Avondale House & Forest Park has over 500 acres of mature woodland with tree’s from all over the world including the tallest collection of Trees in Ireland. We have walking trails from an easy 1-hour walk to a tough 5-hour walks. Avondale House was built in 1779. In 1846 Charles Stewart Parnell was born in the house, one of Irelands greatest political leaders
The Cliff Walk goes from Bray to Greystones and is about 7 kilometres long, it follows the East coastline with amazing sea views. It takes about 2 hours to complete and is suitable for all abilities. The walk starts from Bray Promenade up towards Bray Head and then onto the beautiful seaside village of Greystones. You can do the return trip along the same cliff or sample the foodie heaven of Greystones and get the train back to Bray!
The Blessington Greenway walk links the historic town of Blessington with the Palladian mansion at Russborough House. The trail starts at Blessington and leads south along the shores of Blessington Lakes and through forest and natural woodland while it weaves its way along the shores, crosses an ancient medieval Ringfort. Along the way, you will have the opportunity to appreciate the magnificent scenery and lake wildlife
Crone Wood is a popular choice for many families and hill walkers as the forest has many trails to explore. The route takes you high onto the flanks of Maulin and access to the open mountains with spectacular scenic views
Unique in Ireland, Sculpture in Woodland was formed to develop a greater awareness of wood as an artistic medium. 20 Sculptures are located here, by Irish & International Artists, close to Ashford.
Glen of The Downs Nature Reserve is also known as Bellevue. The Reserve is the finest example of oak wood of its type close to Dublin. It is largely Sessile Oak with an understorey of Holly and a dense carpet of Woodrush, Bilberry and Heather. The woods abound in birdlife and 21 breeding species have been recorded here.
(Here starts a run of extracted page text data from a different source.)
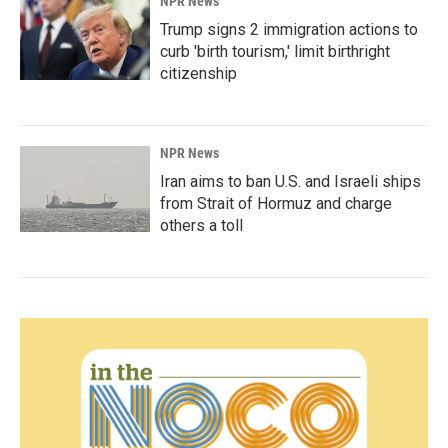
NPR News
Trump signs 2 immigration actions to
curb 'birth tourism,' limit birthright
citizenship
NPR News
Iran aims to ban U.S. and Israeli ships
from Strait of Hormuz and charge
others a toll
The Glendalough Valley is located in the Wicklow Mountains National Park and has many attractions to entice, entertain and enthral visitors, from its world-famous lakes and nature trails. It is also home to one of the most important monastic sites in Ireland. Most of the buildings that survive today date from the 10th through 12th centuries, despite attacks by Vikings and then Normans over the years.
The Glenmacnass River follows the Old Military Road from Sally Gap to Laragh and Glendalough. The Glenmacnass Waterfall is a stunning scenic location and a popular photo stop for visitors touring along the uplands of the Wicklow Hills. There is a car park above the Waterfall and the Waterfall is a 2 minutes’ walk.
Just a short walk from the Loop Head Lighthouse, at a spot known as Lovers’ Leap, is a stunning natural wonder that’s shrouded in legend: a majestic sea stack known as Diarmuid and Gráinne’s Rock. It’s said that the mythical lovers leapt onto this rock to escape the pursuing armies of Gráinne’s betrothed.
Set at the foot of the Wicklow Mountains, Powerscourt Waterfall is Ireland’s highest at 121m (398ft.) and is 5km from Powerscourt Estate and Gardens. As you drive from the gate lodge towards the Waterfall you are surrounded by Beech, Oak, Larch and Pine trees, some of which were planted over 200 years ago. Look out for the Giant Redwoods, which are native to Northern California and grow up to 80m high.
Roundwood Vartry Reservoir has a number of beautiful trails with thriving wildlife, flora, fauna and mountain views over nearly 20km of trails for all to enjoy! Between 1862 and 1868, Lower Vartry Reservoir was formed by constructing a dam across the valley of the River Vartry, and a second dam was completed in 1923 forming the Upper Reservoir.
One of the most spectacular landscapes in Ireland with a patchwork of mountainous and upland areas with many kilometres of wonderfully unspoilt mountain trails. The Wicklow Way is part of a network of long-distance self-guided walking trails and combines easy accessibility with a wide variety of scenic experiences, some of them in truly remote upland areas. They include mountains, upland lakes, steep-sided glacial valleys, fast-flowing mountain streams, forests and farmland.